L’or des victimes des camps allemands

Parallèlement au vol des stocks d’or des banques centrales des pays occupés par les nazis, une autre opération a lieu dès l’été 1942 : le Reichsführer Heinrich Himmler, responsable de la trentaine de camps de concentration nazis, ordonne de voler aux prisonniers les objets en or qu’ils portent sur eux (alliances, montres, bracelets, chaînes, montures de lunettes…). Et, dans les six camps d’extermination (ou « camps de la mort ») qu’il supervise, il demande d’arracher leurs dents en or aux cadavres sortant des chambres à gaz. Tout cet or non monétaire est ensuite refondu en lingots, frappés de l’aigle allemand et de la croix gammée, puis envoyés, sous bonne escorte, à Berlin, à la division SS chargée de la gestion des biens, qui les remet enfin à la Banque centrale allemande. Quand Hitler est certain de perdre la guerre, il fait effacer toute trace de cette effroyable opération, en donnant l’ordre de détruire les archives de la Reichsbank relatives à l’or provenant des camps.

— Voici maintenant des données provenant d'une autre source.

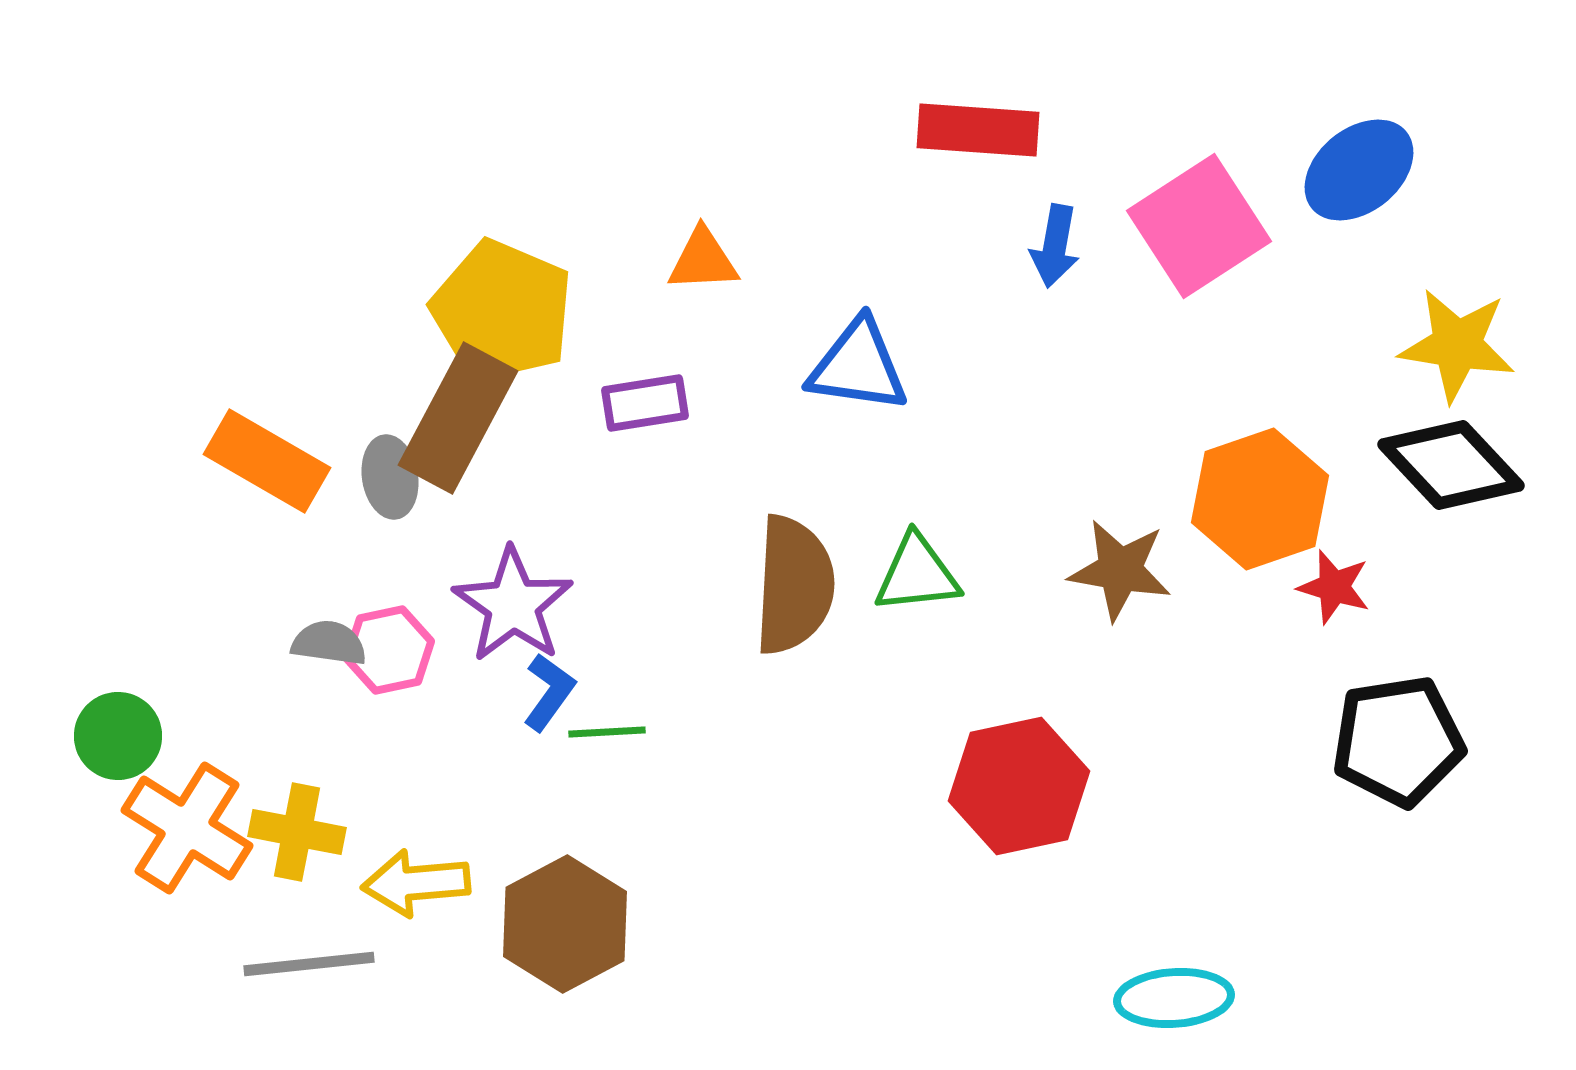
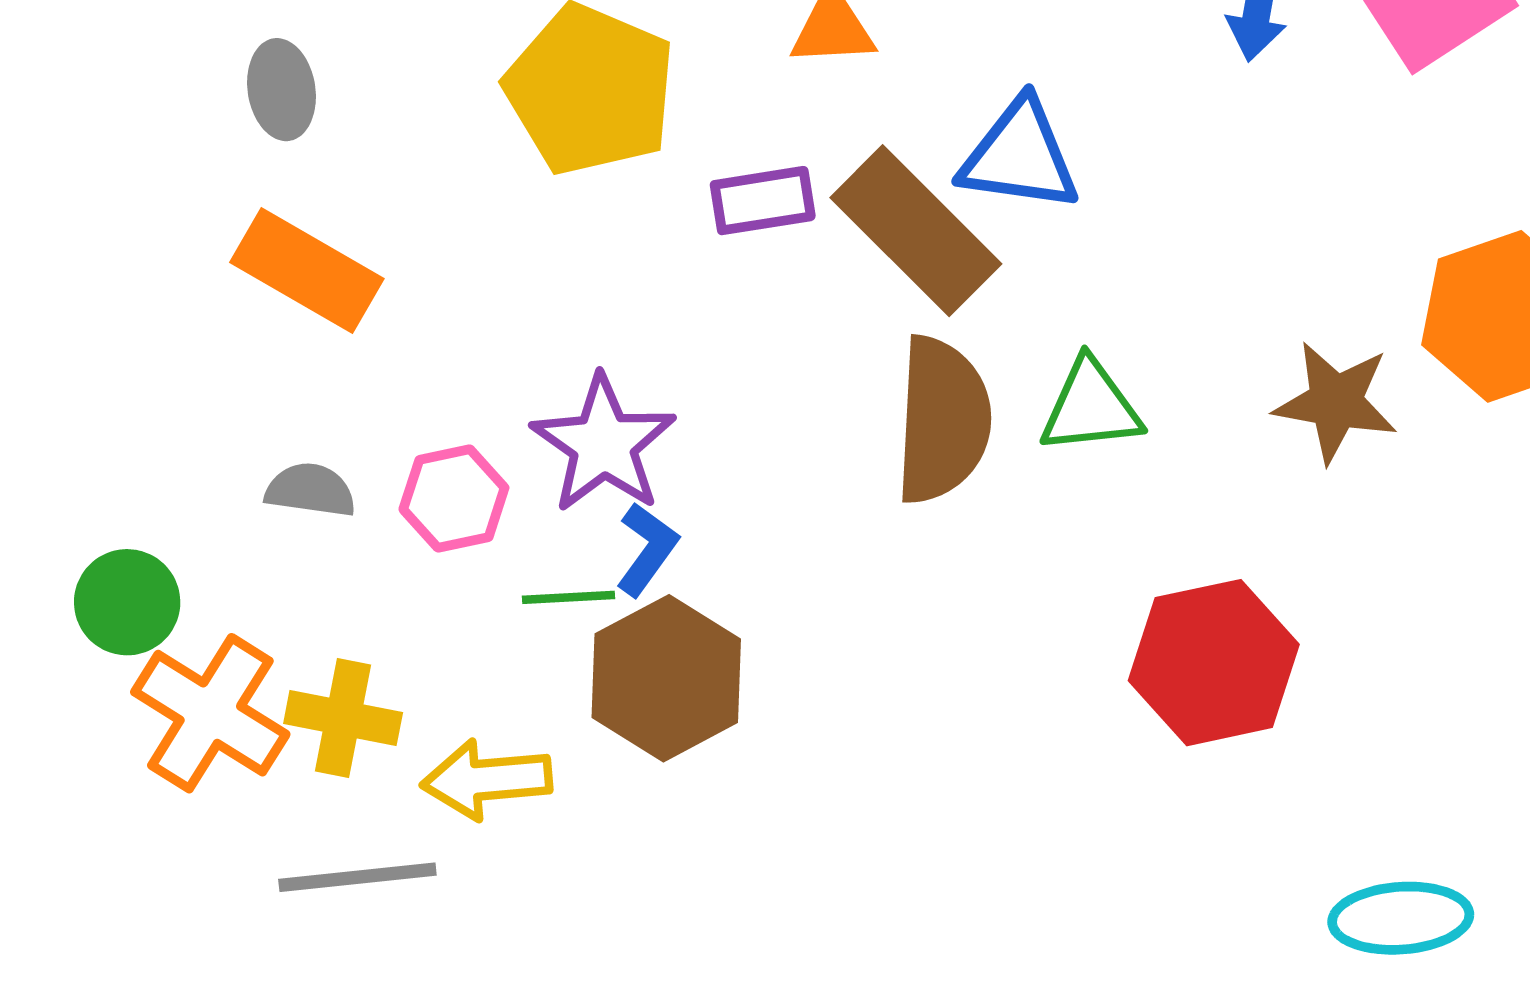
brown rectangle: (458, 418) -> (916, 231), moved, turned -73
gray ellipse: (390, 477) -> (281, 90), moved
gray semicircle: (329, 643) -> (310, 490), moved
green line: (607, 732) -> (569, 597), moved
brown hexagon: (565, 924) -> (666, 678), moved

À cette période, beaucoup de pays comme l’Espagne et le Portugal se mettent à refuser cet or : on commence, en effet, à savoir qu’il a été acquis de façon épouvantable. Le rôle de la Suisse devient alors incontournable, ce qui explique que le franc suisse soit resté la seule devise convertible durant toute la guerre. C’est Paul Rossy, le vice-président de la Banque nationale suisse basée à Berne, qui a eu l’idée de blanchir cet « or sale » en transformant l’or allemand en or suisse. Voici le mécanisme très efficace qu’il a mis au point : Hitler lui échange l’or volé contre des francs suisses, puis paye avec cette monnaie les matières premières stratégiques en provenance de pays neutres qui, ensuite, revendent leurs francs suisses contre de l’or, porteur d’un certificat d’origine suisse. La boucle est bouclée et « l’or sale » est désormais blanchi.